Bir gazetecinin veya bir eğitimcinin görevi feşfeşeliktir. Dilimize Arapçadan geçen bu kelime; "uykudan uyandırmak" anlamında kullanılmaktadır.

Devletimize dış veya iç tehdit vaki olduğunda başta "elerkeyi" sonra da "avamı" uyandırmak bizim mesleki mecburiyetimizdir.

Feşfeşenin muhalifi gaflettir. Gafletten gün ışığına çıkmak, tutsaklıktan hürriyete ulaşmak kendi kendine malum olmaz. Hürriyet öğrenilerek hayata geçirilir.

Kamu kurumları, tüzel kuruluşlar, sivil teşkilatlar bir yanlışa düçar olduğunda bunu ifşa etme vazifesi gazetecilere aittir.

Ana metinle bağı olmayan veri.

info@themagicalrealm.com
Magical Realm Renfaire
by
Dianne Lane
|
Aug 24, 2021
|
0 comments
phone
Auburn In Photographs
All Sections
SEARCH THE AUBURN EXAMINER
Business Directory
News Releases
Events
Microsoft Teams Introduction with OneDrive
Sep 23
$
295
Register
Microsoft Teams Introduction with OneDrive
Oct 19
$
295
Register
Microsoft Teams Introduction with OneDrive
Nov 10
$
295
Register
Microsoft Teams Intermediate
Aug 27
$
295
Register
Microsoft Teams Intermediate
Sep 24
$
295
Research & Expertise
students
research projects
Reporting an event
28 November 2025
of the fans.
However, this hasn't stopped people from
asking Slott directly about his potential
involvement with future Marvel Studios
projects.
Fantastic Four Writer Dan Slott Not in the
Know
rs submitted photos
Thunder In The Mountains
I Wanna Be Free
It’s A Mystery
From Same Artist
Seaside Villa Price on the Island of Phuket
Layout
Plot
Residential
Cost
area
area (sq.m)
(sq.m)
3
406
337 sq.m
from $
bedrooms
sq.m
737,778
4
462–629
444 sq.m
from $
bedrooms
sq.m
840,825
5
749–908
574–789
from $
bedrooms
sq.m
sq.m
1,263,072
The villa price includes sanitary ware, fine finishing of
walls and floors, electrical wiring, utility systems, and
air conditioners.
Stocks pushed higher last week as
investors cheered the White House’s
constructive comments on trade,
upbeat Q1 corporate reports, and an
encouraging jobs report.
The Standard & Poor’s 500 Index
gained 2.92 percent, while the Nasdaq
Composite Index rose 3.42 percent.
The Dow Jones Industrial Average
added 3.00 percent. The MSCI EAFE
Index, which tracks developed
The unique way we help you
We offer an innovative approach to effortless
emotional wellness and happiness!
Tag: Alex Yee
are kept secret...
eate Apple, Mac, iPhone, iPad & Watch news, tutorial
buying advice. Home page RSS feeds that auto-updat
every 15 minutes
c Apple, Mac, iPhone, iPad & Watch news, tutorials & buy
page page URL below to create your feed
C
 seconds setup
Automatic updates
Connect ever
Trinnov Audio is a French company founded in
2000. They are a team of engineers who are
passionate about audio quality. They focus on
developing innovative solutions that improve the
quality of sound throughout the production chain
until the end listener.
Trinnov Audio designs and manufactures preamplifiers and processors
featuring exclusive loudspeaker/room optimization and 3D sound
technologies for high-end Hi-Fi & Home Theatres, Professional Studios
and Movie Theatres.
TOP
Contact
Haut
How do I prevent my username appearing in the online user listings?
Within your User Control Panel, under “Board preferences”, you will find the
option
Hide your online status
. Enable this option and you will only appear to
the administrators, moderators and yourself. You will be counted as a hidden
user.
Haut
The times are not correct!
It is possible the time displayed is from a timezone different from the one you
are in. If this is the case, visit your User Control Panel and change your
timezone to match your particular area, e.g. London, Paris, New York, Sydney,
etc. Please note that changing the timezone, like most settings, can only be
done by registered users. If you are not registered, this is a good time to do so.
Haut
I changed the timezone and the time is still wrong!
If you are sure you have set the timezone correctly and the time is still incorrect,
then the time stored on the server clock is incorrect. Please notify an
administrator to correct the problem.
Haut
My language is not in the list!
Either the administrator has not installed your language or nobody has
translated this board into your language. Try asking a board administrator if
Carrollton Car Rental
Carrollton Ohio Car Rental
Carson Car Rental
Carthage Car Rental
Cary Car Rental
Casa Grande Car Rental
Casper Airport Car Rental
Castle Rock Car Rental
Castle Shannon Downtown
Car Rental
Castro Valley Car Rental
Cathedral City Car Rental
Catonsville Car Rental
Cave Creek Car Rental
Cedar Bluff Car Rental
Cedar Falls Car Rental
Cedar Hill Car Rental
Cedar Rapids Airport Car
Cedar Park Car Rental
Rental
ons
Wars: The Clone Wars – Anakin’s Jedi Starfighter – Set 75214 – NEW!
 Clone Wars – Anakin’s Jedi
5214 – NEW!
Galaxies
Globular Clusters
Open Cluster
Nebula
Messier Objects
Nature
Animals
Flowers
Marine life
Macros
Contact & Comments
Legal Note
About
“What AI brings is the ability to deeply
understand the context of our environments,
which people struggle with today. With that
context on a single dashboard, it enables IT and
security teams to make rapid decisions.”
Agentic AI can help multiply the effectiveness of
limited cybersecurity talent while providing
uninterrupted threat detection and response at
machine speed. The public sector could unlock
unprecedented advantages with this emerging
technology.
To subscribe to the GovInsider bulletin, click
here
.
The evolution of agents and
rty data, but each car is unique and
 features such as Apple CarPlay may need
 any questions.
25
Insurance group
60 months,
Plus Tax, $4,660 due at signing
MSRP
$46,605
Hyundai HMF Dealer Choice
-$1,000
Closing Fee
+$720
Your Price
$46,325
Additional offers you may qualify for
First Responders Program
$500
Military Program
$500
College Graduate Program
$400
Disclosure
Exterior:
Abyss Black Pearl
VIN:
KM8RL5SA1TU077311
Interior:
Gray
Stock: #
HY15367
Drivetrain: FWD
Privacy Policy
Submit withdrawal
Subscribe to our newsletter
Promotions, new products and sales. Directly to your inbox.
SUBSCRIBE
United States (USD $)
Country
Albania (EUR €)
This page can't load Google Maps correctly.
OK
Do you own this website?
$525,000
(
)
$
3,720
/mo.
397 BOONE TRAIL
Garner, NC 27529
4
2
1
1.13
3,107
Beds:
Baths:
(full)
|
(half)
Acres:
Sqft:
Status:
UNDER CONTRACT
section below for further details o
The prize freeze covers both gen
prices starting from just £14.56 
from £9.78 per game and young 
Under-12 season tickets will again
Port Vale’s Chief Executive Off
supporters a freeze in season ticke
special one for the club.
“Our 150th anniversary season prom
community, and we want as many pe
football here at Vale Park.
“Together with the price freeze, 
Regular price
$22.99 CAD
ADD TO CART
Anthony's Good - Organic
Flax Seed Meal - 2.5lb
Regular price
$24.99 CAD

Hatta bazı gazeteciler gazetecilik görevlerinin dışında menfaatin memesine yapıştığında bu yanlışı da yine deşifre etmek işini kamilen yapan gazetecilere düşer.

Üç maymunu oynamak bizden beklenemez. Gördüğümüze kör, işittiğimize sağır, bildiğimize cahil kalamayız.

Gazeteci cesur olur. Ait olduğu milletin menfaatleni korumak için her türlü tehlikeyi göze alır. Kendini beynelmilel gösterip emperyalist emellere kalkan olmak da bizim prensiplerimizle örtüşmez.

Bizim en yakın dostumuz kalemimiz ve kelamımızdır. Başka arkadaşlarımız da vardır tabii. Lakin en yakınımız yanlış yaptığında bile kafasını kuma gömüp suskun kalmak bize aykırı bir tavırdır.

Gazetecilik etiğinde el etek öpmek, doğrunun uzağında ikamet etmek yoktur.

Yazdıklarımız rahatsızlık verdiği ölçüde anlamlıdır. Suya sabuna dokunmayan yazıları gazeteciden beklemek tekeden süt ummaktan farksızdır.

İyi gazeteci görecelidir. İktidar yanlıları kendilerini koşulsuz, rezervsiz alkışlayanı sever. Muhalefet de beceriksiliğini alkışlayanı, sanal da olsa iktidara geliyorsunuz pohpohlamasını yapmanızı bekler. Oysaki gazeteciliğin ne iktidara yandaş ne de muhalefete candaş olmak gibi bir mecburiyeti yoktur.

Tenkitten korkanlar eleştiriden değil yaptıklarından korksunlar.